Реализм «Вестриса» был совершенно другого порядка. В конечном счете он тоже был нацелен на изменение общества, но он вовсе не утверждал советские идеалы с их неизменно положительными и оптимистичными образами современной жизни и истории, а, наоборот, двигался против них. В процессе работы над балетом Якобсон пишет в своих заметках, что Вестрис – это человек, «чьи душа и сердце в ногах». В этой мысли отражена вера в то, что в танце раскрываются моральные ценности человека[20]
. Советский писатель-диссидент В. Г. Сорокин писал в 2011 году, что искусство, особенно литература, заняло в советский период то место, которое ранее занимала церковь, так что авторитет писателя стал огромен[21]. «Русские люди искали в литературе рецепты для жизни», – утверждал Сорокин. То же самое можно сказать и в отношении балета[22].До конкурса 1969 года западная публика имела слабое представление о хореографии Якобсона и о технике Барышникова.
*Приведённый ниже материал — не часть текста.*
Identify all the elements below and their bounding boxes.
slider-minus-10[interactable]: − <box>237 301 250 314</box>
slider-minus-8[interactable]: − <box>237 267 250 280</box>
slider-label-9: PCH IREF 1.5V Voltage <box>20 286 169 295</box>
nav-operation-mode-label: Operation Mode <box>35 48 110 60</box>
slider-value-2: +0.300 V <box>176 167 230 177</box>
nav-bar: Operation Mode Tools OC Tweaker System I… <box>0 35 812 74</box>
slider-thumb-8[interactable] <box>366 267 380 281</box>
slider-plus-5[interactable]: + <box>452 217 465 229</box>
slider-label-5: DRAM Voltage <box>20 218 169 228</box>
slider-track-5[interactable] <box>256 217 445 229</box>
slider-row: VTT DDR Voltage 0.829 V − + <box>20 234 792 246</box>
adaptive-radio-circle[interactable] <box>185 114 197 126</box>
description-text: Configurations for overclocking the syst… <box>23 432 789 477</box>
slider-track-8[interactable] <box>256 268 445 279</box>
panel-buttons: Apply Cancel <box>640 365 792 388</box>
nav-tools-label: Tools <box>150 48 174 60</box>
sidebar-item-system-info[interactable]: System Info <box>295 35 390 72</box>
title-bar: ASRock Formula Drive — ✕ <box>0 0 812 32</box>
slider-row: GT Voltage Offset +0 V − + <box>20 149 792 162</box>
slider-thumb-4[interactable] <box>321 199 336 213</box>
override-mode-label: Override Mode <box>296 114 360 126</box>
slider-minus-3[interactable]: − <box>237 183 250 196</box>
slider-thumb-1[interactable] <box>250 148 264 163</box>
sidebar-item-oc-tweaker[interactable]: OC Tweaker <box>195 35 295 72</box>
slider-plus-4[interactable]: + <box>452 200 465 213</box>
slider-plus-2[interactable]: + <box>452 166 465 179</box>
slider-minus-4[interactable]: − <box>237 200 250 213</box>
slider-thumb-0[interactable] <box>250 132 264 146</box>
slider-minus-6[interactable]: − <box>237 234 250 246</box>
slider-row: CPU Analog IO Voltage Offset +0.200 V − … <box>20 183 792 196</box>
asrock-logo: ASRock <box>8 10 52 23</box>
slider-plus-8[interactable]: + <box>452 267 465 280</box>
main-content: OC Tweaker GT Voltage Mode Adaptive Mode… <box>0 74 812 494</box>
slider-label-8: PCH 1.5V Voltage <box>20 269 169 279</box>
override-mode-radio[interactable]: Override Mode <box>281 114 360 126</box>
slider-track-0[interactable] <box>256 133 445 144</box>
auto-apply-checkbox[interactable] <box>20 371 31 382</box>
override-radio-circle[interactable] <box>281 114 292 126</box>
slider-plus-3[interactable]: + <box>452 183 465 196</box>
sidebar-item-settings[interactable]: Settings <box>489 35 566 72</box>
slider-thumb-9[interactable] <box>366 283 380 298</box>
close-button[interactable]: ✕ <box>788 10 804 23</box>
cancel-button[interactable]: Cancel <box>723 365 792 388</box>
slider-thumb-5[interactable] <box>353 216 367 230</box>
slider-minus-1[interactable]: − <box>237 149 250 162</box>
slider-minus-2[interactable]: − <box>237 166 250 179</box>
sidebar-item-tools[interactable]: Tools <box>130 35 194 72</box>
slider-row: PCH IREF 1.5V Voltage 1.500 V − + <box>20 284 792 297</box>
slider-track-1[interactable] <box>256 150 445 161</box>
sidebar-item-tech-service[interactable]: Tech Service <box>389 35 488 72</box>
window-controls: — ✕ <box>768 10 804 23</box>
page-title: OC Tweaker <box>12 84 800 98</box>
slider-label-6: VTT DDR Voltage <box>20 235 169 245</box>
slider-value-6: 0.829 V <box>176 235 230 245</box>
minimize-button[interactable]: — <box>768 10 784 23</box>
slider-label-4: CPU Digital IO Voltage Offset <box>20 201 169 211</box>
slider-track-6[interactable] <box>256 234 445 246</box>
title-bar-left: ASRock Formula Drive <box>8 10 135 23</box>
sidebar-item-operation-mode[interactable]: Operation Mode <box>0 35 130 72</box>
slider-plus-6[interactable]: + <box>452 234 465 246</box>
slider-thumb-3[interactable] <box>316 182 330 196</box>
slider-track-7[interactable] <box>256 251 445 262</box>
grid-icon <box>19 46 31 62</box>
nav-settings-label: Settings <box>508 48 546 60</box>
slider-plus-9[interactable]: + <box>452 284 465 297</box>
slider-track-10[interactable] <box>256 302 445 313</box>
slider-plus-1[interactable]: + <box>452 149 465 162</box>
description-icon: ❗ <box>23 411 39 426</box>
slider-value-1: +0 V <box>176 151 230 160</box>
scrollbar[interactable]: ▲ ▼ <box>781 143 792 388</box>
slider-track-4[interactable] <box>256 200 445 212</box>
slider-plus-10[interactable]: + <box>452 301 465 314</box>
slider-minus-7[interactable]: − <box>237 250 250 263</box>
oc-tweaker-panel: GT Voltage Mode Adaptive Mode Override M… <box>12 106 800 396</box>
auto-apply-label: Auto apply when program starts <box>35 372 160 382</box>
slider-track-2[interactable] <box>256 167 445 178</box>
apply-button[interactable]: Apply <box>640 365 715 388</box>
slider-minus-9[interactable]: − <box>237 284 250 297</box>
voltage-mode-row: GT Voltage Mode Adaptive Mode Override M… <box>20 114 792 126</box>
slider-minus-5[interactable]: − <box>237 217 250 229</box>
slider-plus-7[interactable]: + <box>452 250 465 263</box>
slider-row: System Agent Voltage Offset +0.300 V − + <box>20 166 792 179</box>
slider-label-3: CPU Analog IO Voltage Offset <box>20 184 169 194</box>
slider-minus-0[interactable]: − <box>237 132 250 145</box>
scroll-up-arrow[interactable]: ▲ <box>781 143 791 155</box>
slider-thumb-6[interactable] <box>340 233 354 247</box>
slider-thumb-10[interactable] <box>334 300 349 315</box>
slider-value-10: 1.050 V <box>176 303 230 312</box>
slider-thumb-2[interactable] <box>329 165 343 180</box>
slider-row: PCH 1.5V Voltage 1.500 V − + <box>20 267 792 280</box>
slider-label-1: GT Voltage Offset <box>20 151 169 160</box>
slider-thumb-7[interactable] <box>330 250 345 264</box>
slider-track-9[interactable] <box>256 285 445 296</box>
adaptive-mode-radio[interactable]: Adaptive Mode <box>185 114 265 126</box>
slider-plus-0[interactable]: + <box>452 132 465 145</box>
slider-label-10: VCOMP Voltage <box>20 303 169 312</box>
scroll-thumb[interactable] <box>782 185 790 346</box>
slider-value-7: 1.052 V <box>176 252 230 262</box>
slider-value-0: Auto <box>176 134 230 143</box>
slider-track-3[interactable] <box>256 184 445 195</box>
Лишь три раза Большой и Кировский театры выезжали на американские гастроли с хореографией Якобсона в своей программе: во время американского турне Кировского театра в 1960 году показывали «Влюбленных»; во время гастролей Большого театра в США в 1959 году показывали миниатюры «Птица и охотник» (1940), «Кумушки» (1949) и «Снегурочка» (1958); и на гастролях Большого театра в 1962 году был показан «Спартак» (1956). О Барышникове зарубежная пресса писала лишь пару раз, но через несколько месяцев после его победы на Международном конкурсе артистов балета в Москве публика жаждала снова увидеть юное дарование. Тогда «Вестриса» спешно добавили в гастрольную программу Кировского театра на сентябрьский тур в Лондоне (1970) [Kavanagh 2007: 417].